Decentralized Exchange (DEX) Contracts contain multitudes. There are nearly infinite ways to use them to connect blockchain contracts (like Community Inclusion Currencies) for different use cases. Using them opens us up decentralized network topologies that we would never have dreamed of with old fashion stock exchanges and other financial instruments. The best part is that they can be used by anyone in the world with access to internet or even just an inexpensive phone using USSD/SMS.
The basic Community Inclusion Currency (CIC) contract (shown above) is a token that holds a real world claim against redemption of goods and services - such as the harvest created by a group of women managing a communal Food Forest . In 2018 our CIC's were pool tokens that were additionally bonded to a on-chain reserve called Sarafu upon deployment. But connecting a CIC's full supply to be convertible (even on a bonding curve) to a reserve isn't always useful, especially in situations where you want to limit how much of your CIC supply is convertible or join the network after token deployment.
In that case the open source Bancor DEX contract's liquidity pools can be used as relays (this is actually the most common way to use these contracts). As such a CIC creator or anyone holding a CIC (or any ERC 20 token) can choose to create a relay or liquidity pool (as shown abovce) to any other token on the network, like Sarafu or another CIC (similar to Uniswap but with the ability to create variable strength bonding curves between pooled tokens). With a liquidity pool anyone can choose to create liquidity (conversion to other tokens) - but with an intrinsic reserve (as we used to have) only the token creator can decide and generally that means 100% of our token supply will be liquid in that one way chosen upon deployment.
A network token like Sarafu can still be used to connect to many different tokens - but it isn't needed upon CIC contract deployment. Below shows how Sarafu itself is issued as a kind of basic income token and also serves as a bootstrap network token.
Hence a chama (women's group) or even a restaurant can create a CIC as a voucher for their future production of goods and services with proof of redemption commitment in physical contract with local authorities - then choose to take a limited amount of their CIC supply and place it in a liquidity pool along with Sarafu and/or some other token(s) such as ETH. This gives the CIC issuer the ability to choose if, when and how much they want to connect to other tokens or a whole network of tokens.
Given public infrastructure, this means we have a way of creating a currency as claims against redemption in goods and services and on-board those tokens when their community wants to into a connected network of Community Inclusion Currencies.
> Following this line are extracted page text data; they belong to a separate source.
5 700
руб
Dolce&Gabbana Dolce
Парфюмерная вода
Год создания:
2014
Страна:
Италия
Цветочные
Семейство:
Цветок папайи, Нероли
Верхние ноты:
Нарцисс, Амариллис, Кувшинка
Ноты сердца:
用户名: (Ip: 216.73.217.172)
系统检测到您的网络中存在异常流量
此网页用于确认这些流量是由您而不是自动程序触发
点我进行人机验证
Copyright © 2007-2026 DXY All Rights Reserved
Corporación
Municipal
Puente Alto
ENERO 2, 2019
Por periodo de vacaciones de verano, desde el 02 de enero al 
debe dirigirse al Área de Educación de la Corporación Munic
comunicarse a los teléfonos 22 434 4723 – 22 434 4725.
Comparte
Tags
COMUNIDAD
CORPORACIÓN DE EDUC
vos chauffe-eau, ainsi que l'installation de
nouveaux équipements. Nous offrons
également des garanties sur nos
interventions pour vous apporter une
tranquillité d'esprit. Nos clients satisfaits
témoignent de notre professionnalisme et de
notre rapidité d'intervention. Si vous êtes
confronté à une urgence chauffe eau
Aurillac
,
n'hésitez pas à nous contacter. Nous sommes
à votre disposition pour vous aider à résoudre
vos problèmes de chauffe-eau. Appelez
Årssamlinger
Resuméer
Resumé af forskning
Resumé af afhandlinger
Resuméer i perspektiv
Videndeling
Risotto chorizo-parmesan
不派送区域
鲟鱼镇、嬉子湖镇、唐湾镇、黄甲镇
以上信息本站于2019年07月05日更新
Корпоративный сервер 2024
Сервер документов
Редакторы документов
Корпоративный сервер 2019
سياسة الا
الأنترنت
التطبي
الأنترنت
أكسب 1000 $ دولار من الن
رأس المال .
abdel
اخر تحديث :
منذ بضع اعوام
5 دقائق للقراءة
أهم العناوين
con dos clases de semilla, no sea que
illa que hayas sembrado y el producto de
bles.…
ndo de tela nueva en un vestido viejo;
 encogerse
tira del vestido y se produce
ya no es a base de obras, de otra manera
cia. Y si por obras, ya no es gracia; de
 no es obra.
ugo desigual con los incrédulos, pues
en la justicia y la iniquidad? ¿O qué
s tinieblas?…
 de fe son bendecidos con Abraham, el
These CIC holding users in such networks can provide proof of identity and various SDG impacts to direct humanitarian aid as below.
Note that this network topology potentially gives humanitarian organizations the ability to directly create and support liquidity pools as well - creating limited conduits for exchange between aid funds (used to purchase ETH for instance) and CICs..
While our work is focused on specific use cases of this technology in vulnerable populations, Grassroots Economics is a non-profit foundation seeking to connect organizations and groups to the ability to create and manage their own medium of exchange with the option of joining into larger networks to create communities of currencies. All our systems are built on an open source tech stack with interchangeable blockchains, modules and interfaces. We hope this open software design paired with the power of DEX liquidity pools are the building blocks of an emergent decentralized economy.
We hope this open software design paired with the power of DEX liquidity pools are the building blocks of an emergent decentralized economy.